YOGYAKARTA, KOMPAS.com — Perombakan kabinet sebaiknya tidak dilakukan karena dorongan kepentingan politik semata, tetapi betul-betul dipertimbangkan berdasarkan obyektivitas penilaian kinerja kementerian. Demikian kata seorang pengamat.
“Dasar politik untuk melakukan reshuffle memang kita tidak bisa menutup mata, tetapi kalau pertimbangannya hanya itu, dikhawatirkan justru akan memunculkan problem, bukan solusi,” kata pengamat politik dari Universitas Gadjah Mada (UGM), Yogyakarta, Mada Sukmajati, di Yogyakarta, Senin (13/4/2015).
Menurut Mada, dorongan beberapa kalangan, termasuk Partai Demokrasi Indonesia Perjuangan (PDI-P), agar Presiden Joko Widodo melakukan evaluasi memang patut dipertimbangkan. Namun, indikator yang digunakan seharusnya bukan hanya berbasis pada kepentingan politik semata.
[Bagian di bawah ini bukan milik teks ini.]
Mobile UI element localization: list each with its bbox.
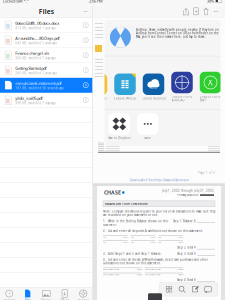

Seharusnya, ia mengatakan, dorongan evaluasi itu dapat disertai dengan penyertaan rapor masing-masing menteri selama enam bulan bertugas.
“Jadi, ada baiknya kalau usul evaluasi juga sembari menyodorkan rapor merah atau biru para menteri,” kata dia.
Dengan begitu, masyarakat akan memperoleh gambaran mengenai urgensi dari perombakan tersebut. Perombakan juga tidak boleh sampai dianggap sebagai upaya untuk memperkuat Koalisi Indonesia Hebat (KIH) saja.
Selain itu, dia mengatakan, mekanisme evaluasi kinerja atau perombakan kabinet yang obyektif juga perlu dipastikan sebab Unit Kerja Presiden Bidang Pengawasan dan Pengendalian Pembagunan (UKP4) yang selama pemerintahan sebelumnya bertindak sebagai evaluator independen sudah dihapuskan.
“Jadi, kalau ada evaluasi kinerja kementerian itu kemudian siapa yang melakukan evaluasi? Ini kan kaitannya dengan standar obyektif penilaian kinerja,” kata dia.